Jordi Alba crumples the moment he hits it. Barcelona are at Anoeta, where they haven't won since the dodo's heyday, and David Moyes has invigorated a Real Sociedad squad that looked cooked a month ago. Half of Barça's best players start the game on the bench, which is a bit concerning, and then things go from concerning to catastrophic when Sergio Canales's cross is a bit behind Alba, who's leaning the wrong way when the ball is struck, so instead of comfortably heading it over Claudio Bravo's crossbar, Alba lunges and pops it into the net. (A striker's finish, really.) He knows exactly where the ball is going as soon as it thwacks off his little noggin. Crumpling ensues. Sergio Busquets attempts to collect his teammate from the turf as players in blue and white stripes mob Canales. 88 minutes later, Alba's own-goal holds up: La Real 1, Barça 0.
Sometimes, in soccer, you lose for stupid reasons. A single flub can ruin a match, or, if you're playing for a title in a hundred-point league the way Barcelona are, possibly an entire season. Jordi Alba lost his balance for a second, and it cost his team in some indeterminate-but-significant-seeming fashion. It might have major implications; it might be a blip. All you can do, in either case, is greet the sky with your palms.
Or you can throw a body overboard. Barcelona sporting director Andoni Zubizarreta was fired on Monday. He was dismissed for all sorts of reasons, many of which have to do with the jungle undergrowth-like bureaucracy that governs the club, but the primary ones include his spotty transfer track record and the fact that on Sunday, he publicly blamed club president Josep Maria Bartomeu for Barça's year-long transfer ban, which was upheld last week by the Court of Arbitration for Sport, meaning the punishment is now set in stone. Being not-great at one of the most important parts of your job and bad-mouthing your boss are two excellent ways to get shitcanned, but Zubi was let go specifically on Monday morning not because of anything he did, but because of what Alba did. And because Messi, the rumormongers claim, is not getting along with Luis Enrique. And because the team seems to be winning matches despite itself.

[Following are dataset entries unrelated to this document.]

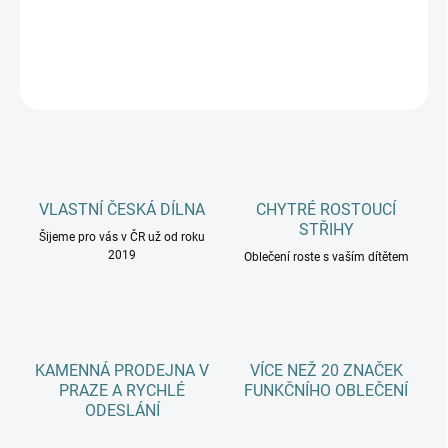
DETAILNÍ INFORMACE
ZEPTAT SE
HLÍDAT
VLASTNÍ ČESKÁ DÍLNA
CHYTRÉ ROSTOUCÍ
STŘIHY
Šijeme pro vás v ČR už od roku
2019
Oblečení roste s vaším dítětem
KAMENNÁ PRODEJNA V
VÍCE NEŽ 20 ZNAČEK
PRAZE A RYCHLÉ
FUNKČNÍHO OBLEČENÍ
ODESLÁNÍ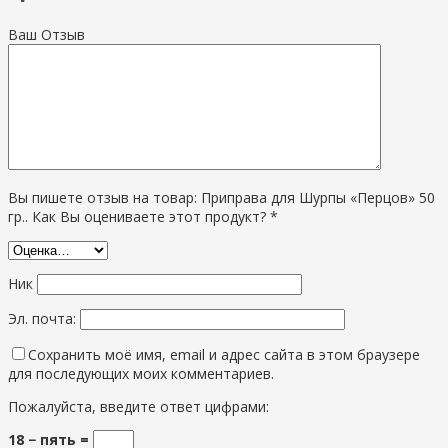
Ваш Отзыв
Вы пишете отзыв на товар: Приправа для Шурпы «Перцов» 50
гр.. Как Вы оцениваете этот продукт? *
Ник
Эл. почта:
Сохранить моё имя, email и адрес сайта в этом браузере
для последующих моих комментариев.
Пожалуйста, введите ответ цифрами:
18 − пять =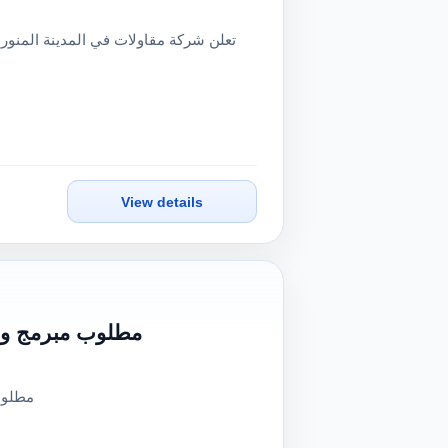
View details
مطلوب مبرمج وخبي
مطلوب 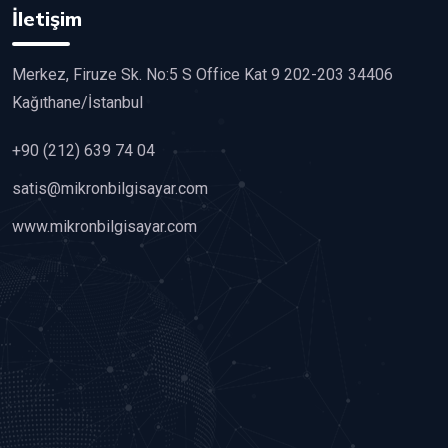
İletişim
Merkez, Firuze Sk. No:5 S Office Kat 9 202-203 34406
Kağıthane/İstanbul
+90 (212) 639 74 04
satis@mikronbilgisayar.com
www.mikronbilgisayar.com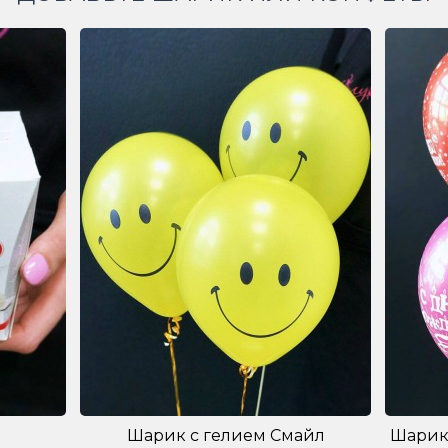
Шарик с гелием Смайл
Шарик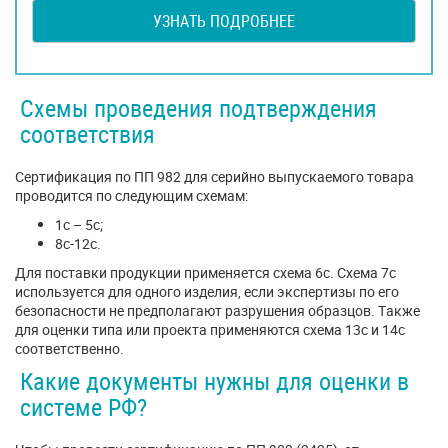
УЗНАТЬ ПОДРОБНЕЕ
Схемы проведения подтверждения
соответствия
Сертификация по ПП 982 для серийно выпускаемого товара
проводится по следующим схемам:
1с – 5с;
8с-12с.
Для поставки продукции применяется схема 6с. Схема 7с
используется для одного изделия, если экспертизы по его
безопасности не предполагают разрушения образцов. Также
для оценки типа или проекта применяются схема 13с и 14с
соответственно.
Какие документы нужны для оценки в
системе РФ?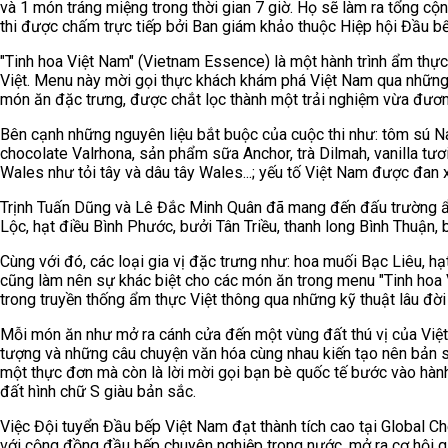
và 1 món tráng miệng trong thời gian 7 giờ. Họ sẽ làm ra tổng cộ
thi được chấm trực tiếp bởi Ban giám khảo thuộc Hiệp hội Đầu bế
"Tinh hoa Việt Nam" (Vietnam Essence) là một hành trình ẩm thực 
Việt. Menu này mời gọi thực khách khám phá Việt Nam qua những n
món ăn đặc trưng, được chắt lọc thành một trải nghiệm vừa đươn
Bên cạnh những nguyên liệu bắt buộc của cuộc thi như: tôm sú Na U
chocolate Valrhona, sản phẩm sữa Anchor, trà Dilmah, vanilla t
Wales như tỏi tây và dâu tây Wales...; yếu tố Việt Nam được đan
Trịnh Tuấn Dũng và Lê Đắc Minh Quân đã mang đến đấu trường ẩ
Lộc, hạt điều Bình Phước, bưởi Tân Triều, thanh long Bình Thuận,
Cùng với đó, các loại gia vị đặc trưng như: hoa muối Bạc Liêu, 
cũng làm nên sự khác biệt cho các món ăn trong menu "Tinh hoa 
trong truyền thống ẩm thực Việt thông qua những kỹ thuật lâu đờ
Mỗi món ăn như mở ra cánh cửa đến một vùng đất thú vị của Việ
tượng và những câu chuyện văn hóa cùng nhau kiến tạo nên bản sắ
một thực đơn mà còn là lời mời gọi bạn bè quốc tế bước vào hàn
đất hình chữ S giàu bản sắc.
Việc Đội tuyển Đầu bếp Việt Nam đạt thành tích cao tại Global C
với cộng đồng đầu bếp chuyên nghiệp trong nước, mở ra cơ hội gi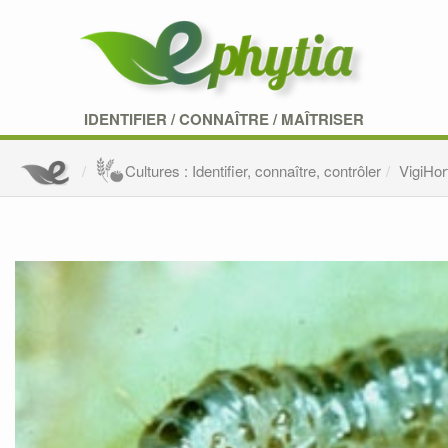
IDENTIFIER
/
CONNAÎTRE
/
MAÎTRISER
Cultures : Identifier, connaître, contrôler
VigiHor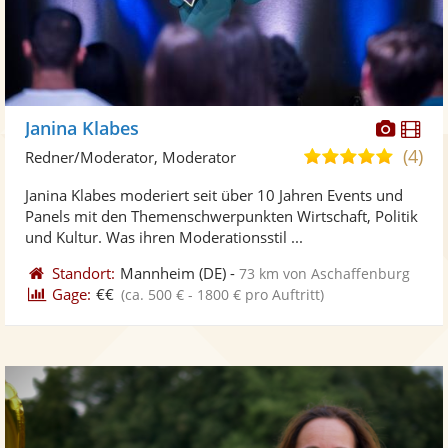
Diese
Di
Janina Klabes
Künst
Kü
(4)
5,0
Redner/Moderator, Moderator
stellt
ste
von
Janina Klabes moderiert seit über 10 Jahren Events und
Fotos
Vi
5
Panels mit den Themenschwerpunkten Wirtschaft, Politik
bereit
ber
Sternen
und Kultur. Was ihren Moderationsstil ...
Standort:
Mannheim
(DE)
-
73 km von Aschaffenburg
Gage:
€€
(ca. 500 € - 1800 € pro Auftritt)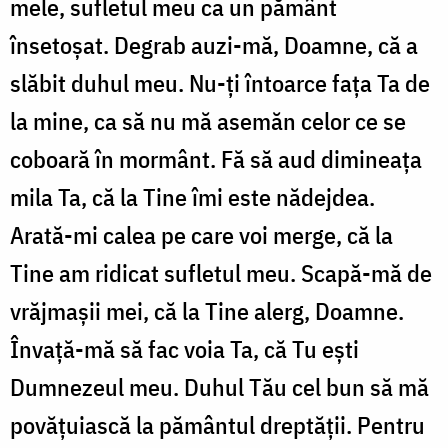
mele, sufletul meu ca un pământ
însetoşat. Degrab auzi-mă, Doamne, că a
slăbit duhul meu. Nu-ţi întoarce fața Ta de
la mine, ca să nu mă asemăn celor ce se
coboară în mormânt. Fă să aud dimineaţa
mila Ta, că la Tine îmi este nădejdea.
Arată-mi calea pe care voi merge, că la
Tine am ridicat sufletul meu. Scapă-mă de
vrăjmaşii mei, că la Tine alerg, Doamne.
Învaţă-mă să fac voia Ta, că Tu eşti
Dumnezeul meu. Duhul Tău cel bun să mă
povăţuiască la pământul dreptăţii. Pentru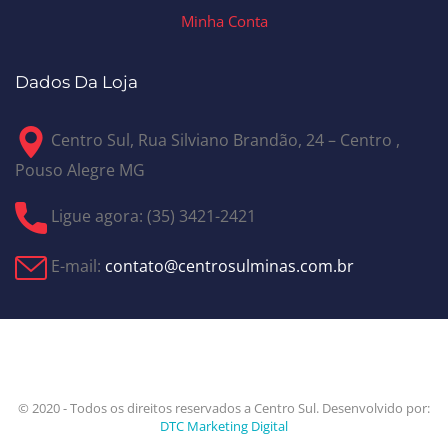
Minha Conta
Dados Da Loja
Centro Sul, Rua Silviano Brandão, 24 – Centro ,
Pouso Alegre MG
Ligue agora: (35) 3421-2421
E-mail:
contato@centrosulminas.com.br
© 2020 - Todos os direitos reservados a Centro Sul. Desenvolvido por:
DTC Marketing Digital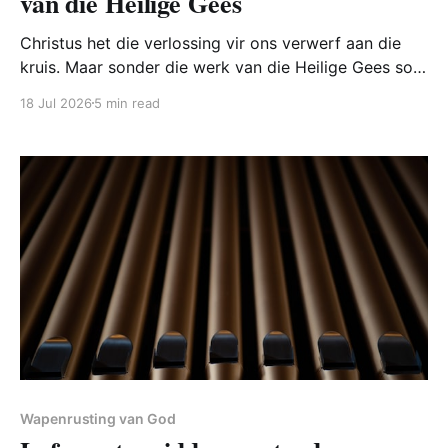
van die Heilige Gees
Christus het die verlossing vir ons verwerf aan die
kruis. Maar sonder die werk van die Heilige Gees sou
ons nooit daaraan deel gekry het nie. Vandag merk
18 Jul 2026
5 min read
ons dat daar by sekere Charismatiese- en
Pinksterbewegings ‘n onderskeid tussen bekering en
die ontvangs van die Heilige Gees gemaak word.
Volgens
Wapenrusting van God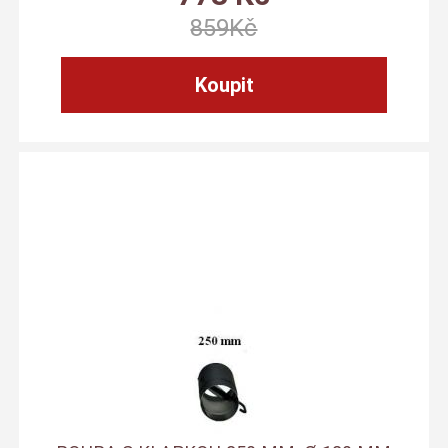
859
Kč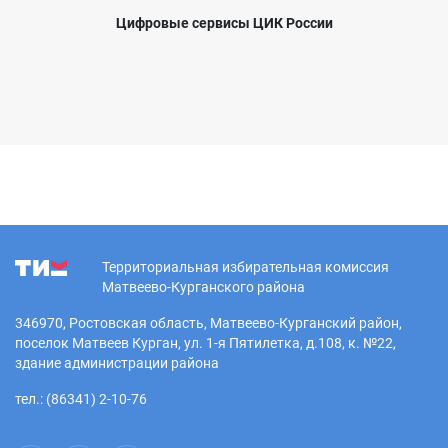
Цифровые сервисы ЦИК России
Территориальная избирательная комиссия
Матвеево-Курганского района
346970, Ростовская область, Матвеево-Курганский район,
поселок Матвеев Курган, ул. 1-я Пятилетка, д.108, к. №22,
здание администрации района
тел.: (86341) 2-10-76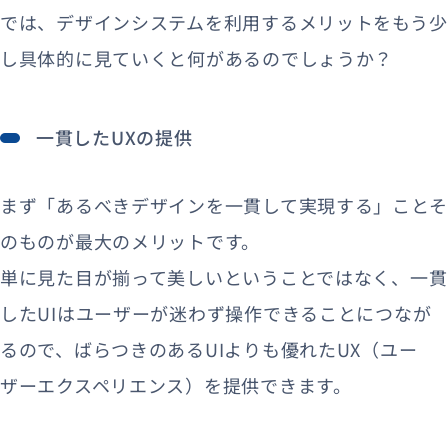
では、デザインシステムを利用するメリットをもう少
し具体的に見ていくと何があるのでしょうか？
一貫したUXの提供
まず「あるべきデザインを一貫して実現する」ことそ
のものが最大のメリットです。
単に見た目が揃って美しいということではなく、一貫
したUIはユーザーが迷わず操作できることにつなが
るので、ばらつきのあるUIよりも優れたUX（ユー
ザーエクスペリエンス）を提供できます。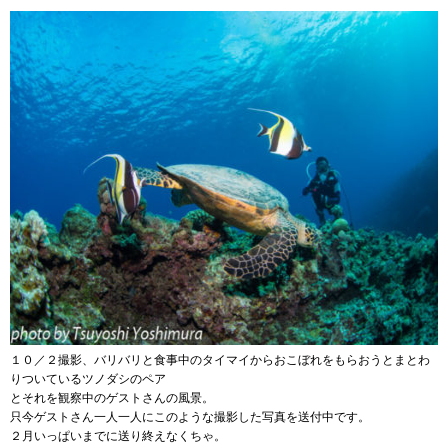
１０／２撮影、バリバリと食事中のタイマイからおこぼれをもらおうとまとわ
りついているツノダシのペア
とそれを観察中のゲストさんの風景。
只今ゲストさん一人一人にこのような撮影した写真を送付中です。
２月いっぱいまでに送り終えなくちゃ。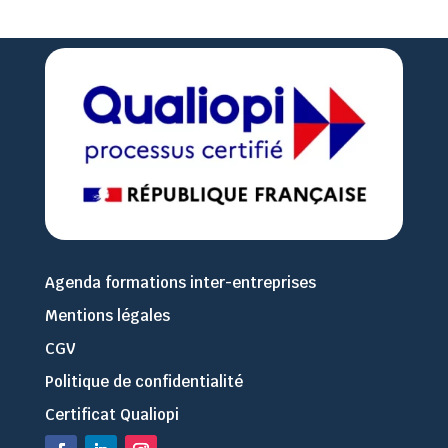
Agenda formations inter-entreprises
Mentions légales
CGV
Politique de confidentialité
Certificat Qualiopi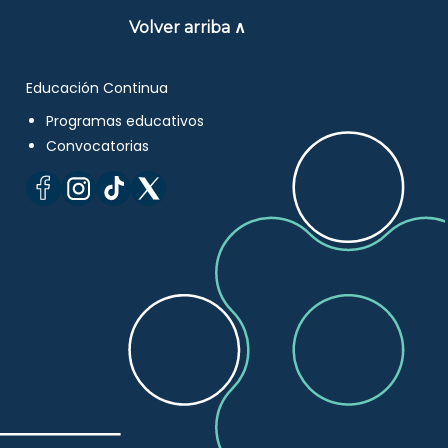
Volver arriba ∧
Educación Continua
Programas educativos
Convocatorias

The problems piled up to the point Barça's board needed to do something. Zubi has been made a scapegoat. The board perhaps did not anticipate beloved club icon and now-former assistant sporting director Carles Puyol would follow his superior out the exit door, but, well, palms--->sky.
If the timing of Zubi's firing is surprising, nothing else about it is. In the very biggest soccer clubs in the world, there is always some amount of infighting and disconnect, whether behind the curtain or in front of it. It's what happens when you yoke a bunch of battleship-sized egos together and try to get them to pull in the same direction. It is understandable and ordinary.
Barcelona's central hypocrisy is that they project extraordinariness. Every club does this—they hype and sloganeer—but Barça take it a step further, not just dabbling in idealism, but draping themselves in it. Sure, Més Que un Club and the notion of Barcelona embodying Catalanisme is haughty stuff, but marketing tends to be that way. For genuine haughtiness, check this interview Sid Lowe did with Xavi in 2011. On style: "It's good that the reference point for world football right now is Barcelona, that it's Spain... Some teams can't or don't pass the ball. What are you playing for? What's the point? That's not football." On La Masia: "Some youth academies worry about winning, we worry about education." On winning: "Football is to win but our satisfaction is double. Other teams win and they're happy, but it's not the same."
Those are big words—ones that, at the time, Xavi and his colleagues were mostly living up to. In that same exchange, Xavi calls himself a romantic, and that is what made vintage Barcelona special: they proved that being romantic and being successful are not mutually exclusive. But that is not the same thing as proving Catalan exceptionalism or that La Masia is Hogwarts or that one sort of soccer is inherently better than another.
Barcelona have always been full of shit. Sometimes beautifully so. It speaks to the joyfulness of those Champions League-winning squads that they made you believe in their impossible version of the truth—not in the way children believe in Santa Claus, but in the way you believe something because the moment overwhelms you, and you unhinge from your rational self. Only some of the finest soccer you will ever see can make what Xavi thinks seem like empirical fact. Barça were not holy, even though they claimed to be, but they undeniably had an ethereal glow about them.
But you can only fool people as long as you're utterly delighting them. These days, Barça are something less than a constant delight. They're still very good, but they lapse into unimaginativeness and flaccidity. The pieces don't fit the way they once did. They are ordinary, sometimes.
It's not a coincidence that as their play has declined, talk of Catalan pride and of playing soccer in some metaphysically correct way has faded into the background, and now all the stories in the papers are about internal strife and bickering. The ethereal glow is gone, and we can see Barcelona clearly again. It turns out they're profane, same as everyone else.